[[ The data open ]]
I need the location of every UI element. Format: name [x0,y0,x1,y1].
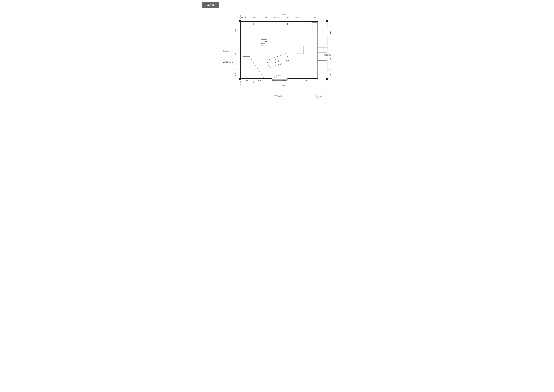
svg-text:3730.81: 3730.81 [274,16,279,18]
svg-text:8000: 8000 [235,73,236,76]
svg-rect-48 [265,40,267,42]
svg-text:17000: 17000 [330,57,331,60]
svg-text:3240: 3240 [246,80,248,82]
bottom-dim-segments: 3240 2960 4000 1200 8600 [240,80,327,83]
svg-rect-110 [239,20,241,22]
svg-text:D: D [318,96,318,97]
svg-text:5780: 5780 [330,31,331,34]
bottom-dimension-total: 22000 [240,84,327,87]
svg-text:4000: 4000 [272,80,275,82]
svg-text:1200: 1200 [282,80,285,82]
floor-plan-svg: 22000 800 800 3883.34 1600 [223,12,331,93]
svg-text:22000: 22000 [282,85,285,87]
svg-rect-51 [300,46,304,50]
svg-text:8000: 8000 [330,73,331,76]
right-dimensions: 5780 1000 17000 8000 2000 [329,21,331,82]
svg-text:800: 800 [244,16,246,18]
svg-text:1600: 1600 [264,16,267,18]
page: CAD 实木展具 混凝土展示阶梯 混凝土地面 22000 [199,0,355,100]
svg-rect-52 [296,50,300,54]
svg-text:800: 800 [241,16,243,18]
svg-point-114 [316,94,322,99]
drawing-title: 一层平面图 [271,95,283,98]
svg-text:2960: 2960 [258,80,261,82]
svg-text:17000: 17000 [235,52,236,56]
svg-rect-43 [243,23,248,28]
right-label: 混凝土地面 [324,54,331,56]
left-dimensions: 6320 17000 8000 [235,21,238,79]
svg-text:3105.86: 3105.86 [295,16,299,18]
compass-symbol: C A B D [316,93,322,99]
svg-text:4240: 4240 [314,16,316,18]
left-label-2: 混凝土展示阶梯 [223,61,233,63]
svg-rect-112 [239,78,241,80]
svg-rect-113 [326,78,328,80]
svg-rect-45 [287,23,292,25]
svg-rect-47 [261,40,265,43]
svg-rect-50 [296,46,300,50]
svg-rect-46 [293,23,297,25]
svg-text:6320: 6320 [235,29,236,32]
top-dim-segments: 800 800 3883.34 1600 3730.81 [240,16,327,19]
left-label-1: 实木展具 [223,50,233,52]
svg-rect-111 [326,20,328,22]
title-area: 一层平面图 C A B D [223,95,331,98]
svg-text:1600: 1600 [286,16,289,18]
top-total-dim: 22000 [282,14,285,16]
top-dimension-total: 22000 [240,14,327,17]
svg-text:A: A [320,96,321,97]
svg-rect-62 [272,78,287,79]
svg-rect-41 [312,22,317,31]
svg-text:3883.34: 3883.34 [252,16,257,18]
svg-rect-49 [261,43,263,45]
svg-text:8600: 8600 [305,80,308,82]
svg-text:B: B [319,97,319,98]
svg-rect-42 [312,22,317,22]
svg-rect-53 [300,50,304,54]
svg-rect-44 [249,23,254,25]
svg-text:C: C [319,95,319,96]
cad-header-label: CAD [202,2,219,7]
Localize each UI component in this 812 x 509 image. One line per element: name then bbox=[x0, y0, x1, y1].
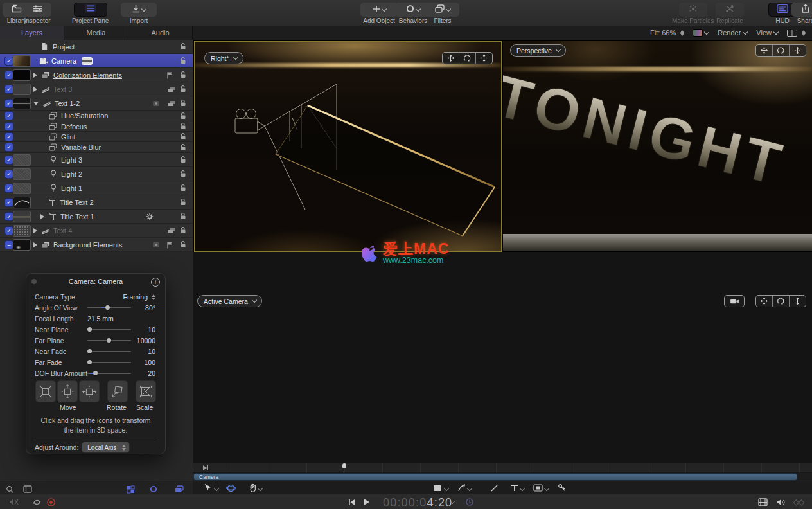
disclosure-closed-icon[interactable] bbox=[33, 73, 37, 78]
render-dropdown[interactable]: Render bbox=[718, 29, 747, 37]
layer-row-title-text-2[interactable]: ✓Title Text 2 bbox=[0, 195, 193, 210]
layer-row-defocus[interactable]: ✓Defocus bbox=[0, 121, 193, 132]
select-tool-chevron-icon[interactable] bbox=[214, 486, 219, 491]
layer-row-text-3[interactable]: ✓Text 3 bbox=[0, 82, 193, 96]
flag-icon[interactable] bbox=[165, 71, 175, 80]
viewport-active-camera[interactable]: THE AWARDS Active Camera bbox=[193, 252, 812, 463]
layer-visibility-checkbox[interactable]: ✓ bbox=[5, 133, 13, 141]
param-stepper-icon[interactable] bbox=[152, 294, 155, 300]
param-slider[interactable] bbox=[87, 373, 131, 374]
slider-thumb[interactable] bbox=[87, 349, 92, 353]
slider-thumb[interactable] bbox=[93, 371, 98, 375]
lock-icon[interactable] bbox=[178, 156, 188, 165]
param-slider[interactable] bbox=[87, 329, 131, 330]
lock-icon[interactable] bbox=[178, 198, 188, 207]
param-value[interactable]: Framing bbox=[123, 293, 148, 301]
lock-icon[interactable] bbox=[178, 143, 188, 152]
tab-audio[interactable]: Audio bbox=[128, 26, 193, 40]
disclosure-closed-icon[interactable] bbox=[40, 214, 44, 219]
disclosure-open-icon[interactable] bbox=[33, 102, 39, 105]
layer-row-camera[interactable]: ✓Camera bbox=[0, 54, 193, 68]
layer-row-hue-saturation[interactable]: ✓Hue/Saturation bbox=[0, 111, 193, 121]
viewport-perspective[interactable]: TONIGHT Perspective bbox=[503, 41, 812, 251]
layer-visibility-checkbox[interactable]: ✓ bbox=[5, 100, 13, 107]
layer-visibility-checkbox[interactable]: ✓ bbox=[5, 227, 13, 235]
layer-row-text-1-2[interactable]: ✓Text 1-2 bbox=[0, 96, 193, 111]
slider-thumb[interactable] bbox=[105, 305, 110, 310]
layer-row-light-2[interactable]: ✓Light 2 bbox=[0, 167, 193, 181]
pan-view-icon[interactable] bbox=[756, 296, 773, 307]
lock-icon[interactable] bbox=[178, 57, 188, 66]
layer-row-light-1[interactable]: ✓Light 1 bbox=[0, 181, 193, 195]
show-audio-icon[interactable] bbox=[775, 497, 786, 507]
dolly-view-icon[interactable] bbox=[790, 45, 806, 56]
layer-visibility-checkbox[interactable]: ✓ bbox=[5, 112, 13, 120]
blend-icon[interactable] bbox=[166, 85, 176, 94]
move-y-button[interactable] bbox=[58, 381, 77, 402]
lock-icon[interactable] bbox=[178, 226, 188, 235]
layer-visibility-checkbox[interactable]: ✓ bbox=[5, 184, 13, 192]
record-button-icon[interactable] bbox=[45, 497, 57, 507]
blend-icon[interactable] bbox=[166, 99, 176, 108]
share-button[interactable]: Share bbox=[791, 3, 812, 24]
play-button[interactable] bbox=[360, 497, 372, 507]
rectangle-tool-chevron-icon[interactable] bbox=[444, 486, 449, 491]
zoom-fit-control[interactable]: Fit: 66% bbox=[650, 29, 684, 37]
layer-visibility-checkbox[interactable]: ✓ bbox=[5, 123, 13, 130]
loop-playback-icon[interactable] bbox=[31, 497, 42, 507]
layer-row-background-elements[interactable]: –Background Elements bbox=[0, 238, 193, 252]
layer-visibility-checkbox[interactable]: ✓ bbox=[5, 57, 13, 65]
filters-button[interactable]: Filters bbox=[426, 3, 459, 24]
line-tool-icon[interactable] bbox=[488, 483, 500, 493]
lock-icon[interactable] bbox=[178, 71, 188, 80]
orbit-view-icon[interactable] bbox=[459, 53, 476, 64]
pan-view-icon[interactable] bbox=[443, 53, 459, 64]
lock-icon[interactable] bbox=[178, 132, 188, 141]
move-xz-button[interactable] bbox=[36, 381, 55, 402]
gear-icon[interactable] bbox=[145, 212, 154, 221]
badge-icon[interactable] bbox=[151, 240, 161, 249]
hud-panel[interactable]: Camera: Camera i Camera TypeFramingAngle… bbox=[26, 273, 166, 454]
channels-dropdown[interactable] bbox=[693, 30, 709, 36]
move-xy-button[interactable] bbox=[80, 381, 99, 402]
adjust-item-tool-icon[interactable] bbox=[556, 483, 568, 493]
badge-icon[interactable] bbox=[151, 99, 161, 108]
import-button[interactable]: Import bbox=[121, 3, 157, 24]
go-to-start-button[interactable] bbox=[346, 497, 357, 507]
lock-icon[interactable] bbox=[178, 170, 188, 179]
pan-hand-tool-icon[interactable] bbox=[247, 483, 258, 493]
slider-thumb[interactable] bbox=[87, 327, 92, 332]
layer-row-text-4[interactable]: ✓Text 4 bbox=[0, 224, 193, 238]
slider-thumb[interactable] bbox=[87, 360, 92, 364]
layer-visibility-checkbox[interactable]: ✓ bbox=[5, 71, 13, 79]
scale-button[interactable] bbox=[136, 381, 155, 402]
playback-mode-icon[interactable] bbox=[464, 497, 475, 507]
camera-overlay-button[interactable] bbox=[725, 296, 744, 307]
fit-stepper-icon[interactable] bbox=[680, 30, 684, 36]
layer-row-light-3[interactable]: ✓Light 3 bbox=[0, 153, 193, 167]
viewport-camera-menu[interactable]: Right* bbox=[205, 53, 243, 64]
lock-icon[interactable] bbox=[178, 42, 188, 51]
layer-row-project[interactable]: Project bbox=[0, 40, 193, 54]
mask-tool-chevron-icon[interactable] bbox=[544, 486, 549, 491]
audio-mute-icon[interactable] bbox=[8, 497, 19, 507]
layer-row-variable-blur[interactable]: ✓Variable Blur bbox=[0, 142, 193, 153]
hud-info-icon[interactable]: i bbox=[151, 278, 160, 287]
dolly-view-icon[interactable] bbox=[476, 53, 492, 64]
project-pane-button[interactable]: Project Pane bbox=[72, 3, 109, 24]
camera-track-bar[interactable]: Camera bbox=[194, 474, 797, 480]
param-slider[interactable] bbox=[87, 340, 131, 341]
show-keyframes-icon[interactable]: ◇◇ bbox=[793, 497, 804, 507]
tab-layers[interactable]: Layers bbox=[0, 26, 64, 40]
orbit-view-icon[interactable] bbox=[773, 296, 790, 307]
disclosure-closed-icon[interactable] bbox=[33, 242, 37, 247]
add-object-button[interactable]: Add Object bbox=[360, 3, 398, 24]
layer-visibility-checkbox[interactable]: ✓ bbox=[5, 156, 13, 164]
tab-media[interactable]: Media bbox=[64, 26, 128, 40]
param-slider[interactable] bbox=[87, 362, 131, 363]
layer-visibility-checkbox[interactable]: ✓ bbox=[5, 143, 13, 151]
viewport-right-ortho[interactable]: Right* bbox=[194, 41, 502, 252]
show-timeline-icon[interactable] bbox=[757, 497, 768, 507]
view-dropdown[interactable]: View bbox=[756, 29, 778, 37]
timeline-ruler[interactable] bbox=[193, 463, 812, 473]
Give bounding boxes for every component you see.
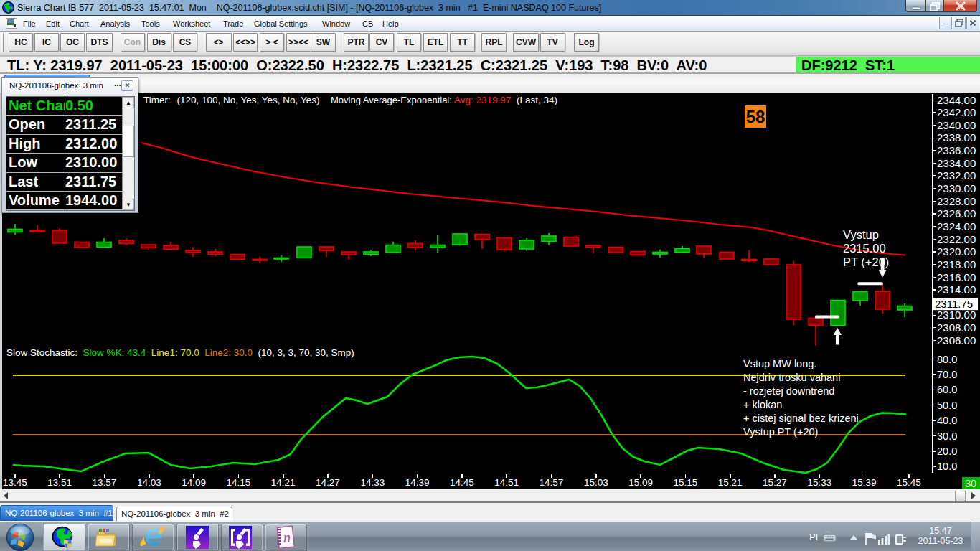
svg-text:13:45: 13:45 (3, 477, 27, 488)
svg-text:2311.75: 2311.75 (935, 298, 973, 310)
svg-text:+ klokan: + klokan (743, 399, 782, 410)
svg-text:2326.00: 2326.00 (937, 207, 976, 220)
svg-text:14:57: 14:57 (540, 477, 564, 488)
svg-text:14:15: 14:15 (227, 477, 251, 488)
svg-text:Avg: 2319.97: Avg: 2319.97 (454, 95, 511, 105)
svg-text:2310.00: 2310.00 (937, 309, 976, 321)
svg-text:n: n (283, 529, 291, 545)
svg-text:15:45: 15:45 (897, 477, 921, 488)
svg-text:Slow Stochastic: Slow %K: 43.: Slow Stochastic: Slow %K: 43.4 Line1: 70… (6, 347, 354, 358)
svg-text:14:51: 14:51 (494, 477, 519, 488)
svg-text:15:27: 15:27 (763, 477, 787, 488)
svg-text:15:21: 15:21 (718, 477, 743, 488)
svg-text:(120, 100, No, Yes, Yes, No, Y: (120, 100, No, Yes, Yes, No, Yes) (177, 95, 320, 105)
svg-text:- rozjetej downtrend: - rozjetej downtrend (743, 385, 834, 397)
svg-text:2330.00: 2330.00 (937, 182, 976, 194)
svg-text:2316.00: 2316.00 (937, 271, 976, 283)
svg-text:2308.00: 2308.00 (937, 321, 976, 334)
svg-text:PT (+20): PT (+20) (843, 255, 889, 268)
svg-text:2328.00: 2328.00 (937, 195, 976, 207)
svg-text:2320.00: 2320.00 (937, 245, 976, 258)
svg-text:(Last, 34): (Last, 34) (517, 95, 557, 105)
svg-text:2322.00: 2322.00 (937, 233, 976, 245)
svg-text:2340.00: 2340.00 (937, 119, 976, 131)
svg-text:14:39: 14:39 (405, 477, 430, 488)
svg-text:30.0: 30.0 (937, 430, 957, 442)
svg-text:2336.00: 2336.00 (937, 144, 976, 156)
svg-text:2324.00: 2324.00 (937, 220, 976, 232)
svg-text:30: 30 (965, 478, 976, 489)
svg-text:2344.00: 2344.00 (937, 94, 976, 106)
svg-text:2342.00: 2342.00 (937, 106, 976, 118)
svg-text:15:03: 15:03 (584, 477, 608, 488)
svg-text:70.0: 70.0 (937, 369, 957, 380)
svg-text:50.0: 50.0 (937, 400, 957, 411)
svg-text:15:09: 15:09 (628, 477, 653, 488)
svg-text:14:45: 14:45 (450, 477, 474, 488)
svg-text:10.0: 10.0 (937, 461, 957, 472)
svg-text:Moving Average-Exponential:: Moving Average-Exponential: (331, 95, 452, 105)
svg-text:Vystup: Vystup (843, 228, 879, 241)
svg-text:2306.00: 2306.00 (937, 334, 976, 347)
svg-text:15:33: 15:33 (807, 477, 831, 488)
svg-text:13:57: 13:57 (93, 477, 117, 488)
svg-text:Vystup PT (+20): Vystup PT (+20) (743, 426, 818, 438)
svg-text:Nejdriv trosku vahani: Nejdriv trosku vahani (743, 372, 840, 383)
svg-text:14:09: 14:09 (182, 477, 206, 488)
svg-text:15:15: 15:15 (674, 477, 698, 488)
svg-text:14:03: 14:03 (137, 477, 161, 488)
svg-text:80.0: 80.0 (937, 354, 957, 365)
svg-text:2334.00: 2334.00 (937, 157, 976, 169)
svg-text:Timer:: Timer: (143, 95, 171, 105)
svg-text:14:21: 14:21 (271, 477, 296, 488)
svg-text:20.0: 20.0 (937, 446, 957, 457)
svg-text:+ cistej signal bez krizeni: + cistej signal bez krizeni (743, 413, 859, 424)
svg-text:2314.00: 2314.00 (937, 283, 976, 296)
svg-text:2338.00: 2338.00 (937, 131, 976, 143)
svg-text:14:33: 14:33 (360, 477, 385, 488)
svg-text:2315.00: 2315.00 (843, 242, 886, 255)
svg-text:13:51: 13:51 (47, 477, 72, 488)
svg-text:2332.00: 2332.00 (937, 169, 976, 182)
svg-text:58: 58 (746, 107, 765, 126)
svg-text:60.0: 60.0 (937, 384, 957, 395)
svg-text:2318.00: 2318.00 (937, 258, 976, 270)
svg-text:15:39: 15:39 (852, 477, 877, 488)
svg-text:14:27: 14:27 (316, 477, 340, 488)
svg-text:Vstup MW long.: Vstup MW long. (743, 358, 816, 369)
svg-text:40.0: 40.0 (937, 415, 957, 426)
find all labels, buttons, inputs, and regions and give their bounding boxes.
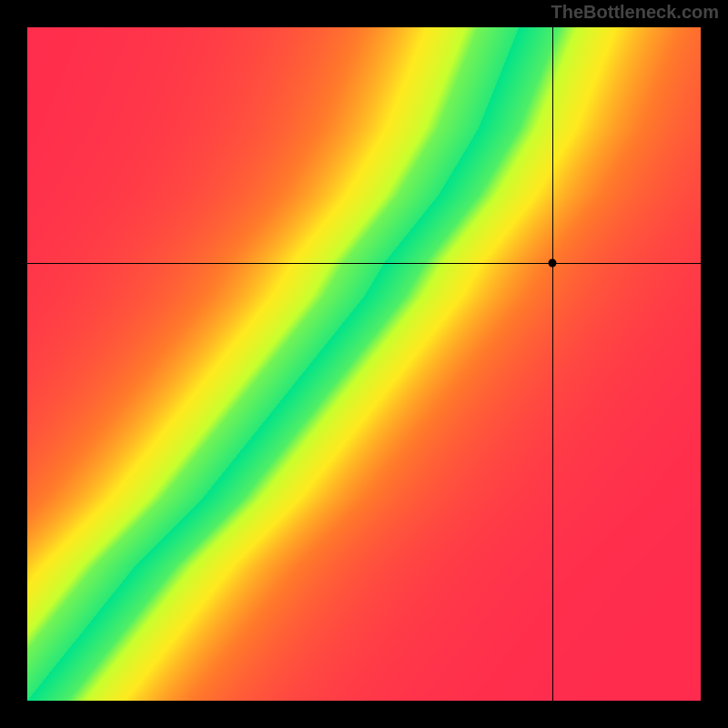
- crosshair-horizontal: [27, 263, 701, 264]
- attribution-label: TheBottleneck.com: [551, 2, 719, 23]
- crosshair-vertical: [552, 27, 553, 701]
- chart-container: TheBottleneck.com: [0, 0, 728, 728]
- crosshair-marker: [549, 259, 557, 268]
- heatmap-canvas: [27, 27, 701, 701]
[[ The data closed ]]
§ **Work item**
For each line above that contains the word "boxes", make a copy.

§ **Exercise answer**
Give bounding boxes for every component you see.
find all labels, buttons, inputs, and regions and give their bounding boxes.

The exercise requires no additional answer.